Essentially I was trying to catch up on some of what I'd been up to and was writing about the gig I'd done at the Bracknell comedy cellar a couple of weeks earlier. It was the day after the Doctor Who Episode "Blink" was shown which had a cameo from fellow Chortle Blogger Ray Peacock. It was a great episode and was very scary, especially watching it in my parents house at 3 in the morning up on the Pennine moors alone in a house that I've mentioned before terrifies me. The episode was made all the more terrifying with the statues that move only when you're not looking at them by the fact that the reveal of how scary their faces are when a statue on my parents mantle piece fell off making a loud noise. A new pair of knickers was needed as my active imagination went into overdrive.
So the next night alone in that house with all the statues in the house facing a full length mirror to stop them from attacking me I sat down to write a blog about the gig. After about 1,000 words on the subject and during a pause to think about the moving statues again there was a power cut in the house.
Now, I'm terrified of the dark and so I did what any 28 year-old hard as nails independent woman would do. screamed and ran from the house got into my car and headed over to my friend Dug's house.
Anyway the blog I was writing was a little bit like this.
The Bracknell Comedy Cellar has become one of my favourite gigs after just one performance. It's a lovely gig with a fantastic audience and Katherine who booked me for it was about as close to how the idea promoter should be, virtually the Platonic form of the Comedy Promoter, between her and the other staff I turned up and was made to feel like I was an old friend who was invited for an evening out and was just asked to do a little party piece and talk to the room of people for a short time.

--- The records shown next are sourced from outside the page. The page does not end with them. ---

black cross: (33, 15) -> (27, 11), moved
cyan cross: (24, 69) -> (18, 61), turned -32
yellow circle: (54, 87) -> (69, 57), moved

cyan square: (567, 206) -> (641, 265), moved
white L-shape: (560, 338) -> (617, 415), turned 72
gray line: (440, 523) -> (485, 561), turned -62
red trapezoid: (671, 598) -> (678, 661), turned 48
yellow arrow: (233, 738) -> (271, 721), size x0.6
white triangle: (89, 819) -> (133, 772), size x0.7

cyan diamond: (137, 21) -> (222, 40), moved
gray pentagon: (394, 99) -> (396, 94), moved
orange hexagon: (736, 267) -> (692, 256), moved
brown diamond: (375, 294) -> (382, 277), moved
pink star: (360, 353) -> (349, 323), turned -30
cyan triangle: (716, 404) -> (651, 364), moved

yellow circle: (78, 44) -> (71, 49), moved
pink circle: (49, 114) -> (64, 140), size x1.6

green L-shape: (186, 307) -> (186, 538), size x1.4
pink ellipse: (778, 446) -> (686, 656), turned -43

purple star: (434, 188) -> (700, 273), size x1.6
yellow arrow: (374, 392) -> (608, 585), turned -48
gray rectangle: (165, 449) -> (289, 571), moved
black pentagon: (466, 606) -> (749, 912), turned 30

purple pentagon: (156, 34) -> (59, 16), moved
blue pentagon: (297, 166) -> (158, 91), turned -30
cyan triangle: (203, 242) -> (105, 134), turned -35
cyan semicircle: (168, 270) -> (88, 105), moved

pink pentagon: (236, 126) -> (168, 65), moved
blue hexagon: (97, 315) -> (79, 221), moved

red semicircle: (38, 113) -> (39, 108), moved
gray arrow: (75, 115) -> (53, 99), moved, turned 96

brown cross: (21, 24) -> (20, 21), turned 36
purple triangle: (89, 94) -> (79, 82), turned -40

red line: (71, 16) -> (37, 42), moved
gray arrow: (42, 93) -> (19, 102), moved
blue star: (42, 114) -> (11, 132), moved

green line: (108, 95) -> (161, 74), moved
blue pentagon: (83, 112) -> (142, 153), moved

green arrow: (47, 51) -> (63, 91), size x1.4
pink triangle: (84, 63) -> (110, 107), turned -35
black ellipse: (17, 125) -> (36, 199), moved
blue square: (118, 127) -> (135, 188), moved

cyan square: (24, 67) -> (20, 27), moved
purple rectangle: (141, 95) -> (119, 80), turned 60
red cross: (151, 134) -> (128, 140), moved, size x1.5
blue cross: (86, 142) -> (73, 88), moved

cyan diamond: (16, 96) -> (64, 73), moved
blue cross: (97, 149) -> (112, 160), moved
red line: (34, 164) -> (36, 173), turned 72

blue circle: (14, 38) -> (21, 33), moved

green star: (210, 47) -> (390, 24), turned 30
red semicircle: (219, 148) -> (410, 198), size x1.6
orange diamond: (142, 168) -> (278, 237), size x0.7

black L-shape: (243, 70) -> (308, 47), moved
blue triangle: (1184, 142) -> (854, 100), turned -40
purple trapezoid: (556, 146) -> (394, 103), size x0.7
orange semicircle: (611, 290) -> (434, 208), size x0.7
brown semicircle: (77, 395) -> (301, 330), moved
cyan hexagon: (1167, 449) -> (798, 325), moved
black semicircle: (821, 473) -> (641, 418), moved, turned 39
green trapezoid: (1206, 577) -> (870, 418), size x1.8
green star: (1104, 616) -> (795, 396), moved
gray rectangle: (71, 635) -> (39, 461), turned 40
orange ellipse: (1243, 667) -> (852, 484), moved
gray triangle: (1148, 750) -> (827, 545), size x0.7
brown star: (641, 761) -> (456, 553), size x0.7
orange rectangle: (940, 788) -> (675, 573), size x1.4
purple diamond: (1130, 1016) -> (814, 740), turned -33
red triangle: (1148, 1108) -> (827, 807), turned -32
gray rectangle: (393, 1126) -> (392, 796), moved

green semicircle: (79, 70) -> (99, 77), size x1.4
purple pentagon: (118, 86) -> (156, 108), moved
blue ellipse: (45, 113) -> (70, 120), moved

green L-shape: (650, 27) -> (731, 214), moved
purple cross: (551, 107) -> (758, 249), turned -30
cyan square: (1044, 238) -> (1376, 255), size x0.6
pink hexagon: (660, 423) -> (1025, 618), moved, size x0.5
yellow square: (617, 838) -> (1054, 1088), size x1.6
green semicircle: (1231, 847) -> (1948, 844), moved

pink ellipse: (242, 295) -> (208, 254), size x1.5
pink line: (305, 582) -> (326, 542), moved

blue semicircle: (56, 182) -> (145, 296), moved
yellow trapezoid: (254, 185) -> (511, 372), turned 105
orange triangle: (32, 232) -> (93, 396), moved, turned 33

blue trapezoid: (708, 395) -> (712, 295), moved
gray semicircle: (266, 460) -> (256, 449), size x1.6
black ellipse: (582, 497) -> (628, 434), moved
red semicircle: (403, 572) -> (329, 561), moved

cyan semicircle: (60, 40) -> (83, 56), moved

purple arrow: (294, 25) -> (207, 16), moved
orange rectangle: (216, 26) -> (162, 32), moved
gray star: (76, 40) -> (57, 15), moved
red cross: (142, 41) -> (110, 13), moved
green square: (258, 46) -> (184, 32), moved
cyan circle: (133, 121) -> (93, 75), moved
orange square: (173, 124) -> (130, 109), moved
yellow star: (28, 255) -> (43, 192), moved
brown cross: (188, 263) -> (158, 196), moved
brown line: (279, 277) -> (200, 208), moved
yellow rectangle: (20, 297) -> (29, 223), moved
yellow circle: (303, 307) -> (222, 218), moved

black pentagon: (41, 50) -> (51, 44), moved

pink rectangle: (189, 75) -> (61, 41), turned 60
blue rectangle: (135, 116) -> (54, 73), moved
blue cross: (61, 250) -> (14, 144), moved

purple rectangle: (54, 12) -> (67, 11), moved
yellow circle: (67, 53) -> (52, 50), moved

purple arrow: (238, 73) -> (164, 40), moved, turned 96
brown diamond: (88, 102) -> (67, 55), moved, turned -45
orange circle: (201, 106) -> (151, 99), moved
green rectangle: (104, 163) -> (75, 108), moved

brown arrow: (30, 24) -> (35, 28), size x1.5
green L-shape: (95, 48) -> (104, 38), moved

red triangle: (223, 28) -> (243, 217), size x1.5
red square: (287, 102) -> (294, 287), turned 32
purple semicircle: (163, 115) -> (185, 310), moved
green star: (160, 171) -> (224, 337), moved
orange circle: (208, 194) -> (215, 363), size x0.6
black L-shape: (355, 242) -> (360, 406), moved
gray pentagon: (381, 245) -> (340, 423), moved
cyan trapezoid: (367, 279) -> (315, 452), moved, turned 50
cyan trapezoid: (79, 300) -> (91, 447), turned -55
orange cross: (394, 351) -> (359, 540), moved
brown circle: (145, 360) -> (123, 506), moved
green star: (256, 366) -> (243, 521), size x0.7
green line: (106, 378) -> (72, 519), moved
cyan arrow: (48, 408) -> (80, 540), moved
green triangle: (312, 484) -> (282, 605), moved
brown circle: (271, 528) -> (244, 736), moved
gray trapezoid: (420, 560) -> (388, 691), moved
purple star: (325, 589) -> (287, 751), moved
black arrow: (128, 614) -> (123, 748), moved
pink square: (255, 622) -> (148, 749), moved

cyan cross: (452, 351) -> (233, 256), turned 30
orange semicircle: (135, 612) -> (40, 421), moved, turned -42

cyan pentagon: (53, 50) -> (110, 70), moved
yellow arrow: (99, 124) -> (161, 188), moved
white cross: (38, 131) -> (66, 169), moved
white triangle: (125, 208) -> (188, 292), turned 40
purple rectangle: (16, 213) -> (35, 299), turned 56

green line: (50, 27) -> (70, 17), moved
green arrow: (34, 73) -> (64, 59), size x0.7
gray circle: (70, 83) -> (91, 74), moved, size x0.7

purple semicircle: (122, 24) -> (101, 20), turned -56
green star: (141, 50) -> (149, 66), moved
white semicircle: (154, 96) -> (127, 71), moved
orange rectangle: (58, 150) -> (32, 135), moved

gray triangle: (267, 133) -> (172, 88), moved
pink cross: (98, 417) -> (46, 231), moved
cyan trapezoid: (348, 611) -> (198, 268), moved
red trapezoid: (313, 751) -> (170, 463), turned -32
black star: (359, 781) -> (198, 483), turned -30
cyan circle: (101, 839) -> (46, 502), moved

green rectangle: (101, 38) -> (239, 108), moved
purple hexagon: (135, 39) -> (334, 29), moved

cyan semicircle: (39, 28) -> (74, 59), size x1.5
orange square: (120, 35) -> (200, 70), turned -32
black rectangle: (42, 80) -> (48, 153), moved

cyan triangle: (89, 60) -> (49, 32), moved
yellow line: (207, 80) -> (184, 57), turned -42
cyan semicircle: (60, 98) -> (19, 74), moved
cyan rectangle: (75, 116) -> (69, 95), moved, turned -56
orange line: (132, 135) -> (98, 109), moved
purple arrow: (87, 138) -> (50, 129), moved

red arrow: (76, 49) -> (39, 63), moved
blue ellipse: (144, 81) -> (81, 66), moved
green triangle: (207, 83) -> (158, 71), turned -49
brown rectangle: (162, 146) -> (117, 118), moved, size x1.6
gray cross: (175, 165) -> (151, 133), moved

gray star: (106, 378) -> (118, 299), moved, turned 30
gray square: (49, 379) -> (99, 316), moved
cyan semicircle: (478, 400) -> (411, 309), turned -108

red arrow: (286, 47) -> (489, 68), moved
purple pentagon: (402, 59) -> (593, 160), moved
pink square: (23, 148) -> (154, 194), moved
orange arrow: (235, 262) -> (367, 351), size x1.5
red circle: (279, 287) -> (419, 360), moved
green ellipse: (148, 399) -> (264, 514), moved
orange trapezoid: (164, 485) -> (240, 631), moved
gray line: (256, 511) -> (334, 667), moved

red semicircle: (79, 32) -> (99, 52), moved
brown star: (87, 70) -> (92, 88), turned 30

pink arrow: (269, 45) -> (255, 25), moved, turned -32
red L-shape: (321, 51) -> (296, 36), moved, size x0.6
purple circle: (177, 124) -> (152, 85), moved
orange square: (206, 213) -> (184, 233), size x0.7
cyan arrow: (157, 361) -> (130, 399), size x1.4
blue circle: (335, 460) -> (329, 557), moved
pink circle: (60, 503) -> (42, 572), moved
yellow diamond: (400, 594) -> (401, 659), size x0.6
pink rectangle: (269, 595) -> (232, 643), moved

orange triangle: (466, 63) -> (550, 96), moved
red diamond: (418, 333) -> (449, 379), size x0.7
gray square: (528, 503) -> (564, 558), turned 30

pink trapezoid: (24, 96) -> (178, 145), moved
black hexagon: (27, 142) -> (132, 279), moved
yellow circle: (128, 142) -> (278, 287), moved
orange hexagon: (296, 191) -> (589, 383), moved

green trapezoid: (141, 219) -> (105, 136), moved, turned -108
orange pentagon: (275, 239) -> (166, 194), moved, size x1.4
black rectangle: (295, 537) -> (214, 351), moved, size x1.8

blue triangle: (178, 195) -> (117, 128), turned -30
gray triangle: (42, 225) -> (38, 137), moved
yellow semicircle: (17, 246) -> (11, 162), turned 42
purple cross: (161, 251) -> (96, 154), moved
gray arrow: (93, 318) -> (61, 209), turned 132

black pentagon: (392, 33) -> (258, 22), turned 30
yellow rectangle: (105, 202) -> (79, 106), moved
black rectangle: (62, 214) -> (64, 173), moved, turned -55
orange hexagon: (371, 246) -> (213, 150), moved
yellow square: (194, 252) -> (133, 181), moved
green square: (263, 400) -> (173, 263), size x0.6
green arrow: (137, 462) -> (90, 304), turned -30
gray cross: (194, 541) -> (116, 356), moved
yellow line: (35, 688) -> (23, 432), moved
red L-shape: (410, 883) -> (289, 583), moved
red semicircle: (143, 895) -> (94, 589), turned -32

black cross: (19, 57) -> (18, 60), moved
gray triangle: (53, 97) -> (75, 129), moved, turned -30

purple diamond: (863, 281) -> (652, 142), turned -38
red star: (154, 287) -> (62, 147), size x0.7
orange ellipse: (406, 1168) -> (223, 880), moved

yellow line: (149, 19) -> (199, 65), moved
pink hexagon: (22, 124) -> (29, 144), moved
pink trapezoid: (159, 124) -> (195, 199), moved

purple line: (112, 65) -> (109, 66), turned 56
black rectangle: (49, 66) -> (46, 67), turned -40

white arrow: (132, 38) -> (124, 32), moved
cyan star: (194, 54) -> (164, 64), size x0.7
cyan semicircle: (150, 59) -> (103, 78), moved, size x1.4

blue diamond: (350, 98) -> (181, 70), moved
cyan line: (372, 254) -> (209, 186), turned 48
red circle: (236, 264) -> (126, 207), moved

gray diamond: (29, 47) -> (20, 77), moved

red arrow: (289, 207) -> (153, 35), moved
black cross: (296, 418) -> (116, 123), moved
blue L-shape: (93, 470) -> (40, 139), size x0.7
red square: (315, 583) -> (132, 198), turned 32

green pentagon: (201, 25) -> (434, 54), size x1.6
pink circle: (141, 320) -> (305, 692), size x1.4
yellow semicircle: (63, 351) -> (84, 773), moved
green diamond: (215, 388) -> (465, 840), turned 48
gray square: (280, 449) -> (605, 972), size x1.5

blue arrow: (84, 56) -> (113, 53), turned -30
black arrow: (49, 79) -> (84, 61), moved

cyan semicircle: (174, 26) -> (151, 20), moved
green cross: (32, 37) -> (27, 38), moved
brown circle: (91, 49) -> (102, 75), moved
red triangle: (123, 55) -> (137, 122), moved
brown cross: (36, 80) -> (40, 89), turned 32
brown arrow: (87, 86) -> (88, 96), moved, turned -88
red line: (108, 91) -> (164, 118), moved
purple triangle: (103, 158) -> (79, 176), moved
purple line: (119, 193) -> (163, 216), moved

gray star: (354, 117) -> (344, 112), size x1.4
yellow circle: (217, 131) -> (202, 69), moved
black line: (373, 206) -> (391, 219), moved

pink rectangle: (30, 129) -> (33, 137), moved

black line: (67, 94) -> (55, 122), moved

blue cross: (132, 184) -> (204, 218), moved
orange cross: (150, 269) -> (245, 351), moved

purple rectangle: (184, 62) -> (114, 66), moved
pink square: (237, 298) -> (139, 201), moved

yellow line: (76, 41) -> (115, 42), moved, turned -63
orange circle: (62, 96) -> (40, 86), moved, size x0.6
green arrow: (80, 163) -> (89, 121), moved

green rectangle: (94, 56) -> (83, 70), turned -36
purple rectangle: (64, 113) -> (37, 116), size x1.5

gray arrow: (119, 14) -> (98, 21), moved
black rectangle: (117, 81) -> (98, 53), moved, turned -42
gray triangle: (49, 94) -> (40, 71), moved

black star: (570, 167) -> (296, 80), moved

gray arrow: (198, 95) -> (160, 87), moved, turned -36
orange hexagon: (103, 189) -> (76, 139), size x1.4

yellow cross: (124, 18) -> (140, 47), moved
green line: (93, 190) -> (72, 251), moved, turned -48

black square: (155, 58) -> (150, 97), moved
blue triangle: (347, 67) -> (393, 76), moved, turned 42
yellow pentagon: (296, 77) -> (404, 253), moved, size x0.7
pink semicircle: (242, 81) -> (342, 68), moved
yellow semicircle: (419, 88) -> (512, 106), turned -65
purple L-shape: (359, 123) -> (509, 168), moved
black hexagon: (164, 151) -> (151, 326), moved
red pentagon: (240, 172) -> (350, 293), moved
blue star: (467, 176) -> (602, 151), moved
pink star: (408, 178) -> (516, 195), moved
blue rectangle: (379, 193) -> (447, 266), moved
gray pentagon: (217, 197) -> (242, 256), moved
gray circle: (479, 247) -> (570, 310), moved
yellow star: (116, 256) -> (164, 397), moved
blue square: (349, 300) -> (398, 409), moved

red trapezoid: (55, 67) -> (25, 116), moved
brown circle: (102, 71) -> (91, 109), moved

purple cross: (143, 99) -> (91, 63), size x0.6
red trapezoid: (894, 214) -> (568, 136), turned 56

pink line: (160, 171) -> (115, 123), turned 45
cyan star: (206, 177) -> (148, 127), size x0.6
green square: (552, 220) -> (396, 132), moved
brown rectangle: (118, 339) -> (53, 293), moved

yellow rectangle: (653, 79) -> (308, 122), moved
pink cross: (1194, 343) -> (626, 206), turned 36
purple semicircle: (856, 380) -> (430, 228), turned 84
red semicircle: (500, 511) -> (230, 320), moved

What made the gig that little bit extra special for me was something about the audience, on one side of the stage was a table of lesbians which always makes me happy and lets me know that this gig is going to be a good one. Most of the time unless you fulfill the audience's expectation of what a stand-up should be: male, 25-35, wearing a t-shirt and jeans and talking about wanking, star wars and why their girlfriend left them, then you've got to work to get them on side and address what they think as you go on stage where all they've got to judge you on is how you look, along with an audience's prejudice that "women aren't funny". This is just how it is, and it's a perception that I try to break every time I go on stage. Essentially unless you're a known female comic who they've seen on TV or heard on radio and have sold tickets for the show on the back of your name being on the bill you've got to be twice as funny as any of the guys ont he bill and work twice as hard to get the same response.
Knowing that there's a lesbian contingent in the audience makes it a home game, they're ususally on my side before I even get on stage. So I'm nicely relaxed, also as I'm waiting to go on stage I can see a large 18th birthday party sat round a table, they seem lovely and just happy to be out at a gig like this and sat with them are two girls who appear to be together, but they're doign that "trying to show affetion for each other though scared of what the reaction of others would be" that you see so many gay couples doing in straight environments. The slight touch of the knee, the occasionall stolen look, moving your partner's hair out of their eyes with a smile. It made me smile seeing them, and then my name was called and I took to the stage brandishing the rampant rabbit vibrator, that goes everywhere with me, above my head.
It's the first gig I've done in a while aside from a new material night the previous night in front of a handful of people, and I'm a little nervy but I don't think it shows, and I have a great time managing to banter and ad lib a bit with the audience which I've been trying to do more and more often and am getting better at. I come off stage to a fantastic response and feel so good about what I've done. But the best thing about the gig happened about ten minutes later.
I'd been outside having a cigarette and had been asked to do the Reading Pride festival and as I was walking trhough the bar I saw the two girls who now seemed to be a lot more overt that they were together, beaming smiles and a fuck you attitude to anyone who might think less of them for it. It's little things like that that are the reason I do what I do, and it made me feel good.
So yes, I'll be catching up on what I've done over the next few days whilst I've got internet acess, so you've got Glastonbury, my gig, the death of Bernard Manning, Gay gigs and why I love Jonathan Mayor and The Funny Women Competition to look forward to as well as the story of what's gone on in my life outside comedy, the moving house the parties and the reasons I've had to put part of my life firmly in the past forever.
Until then I love you all with all my heart.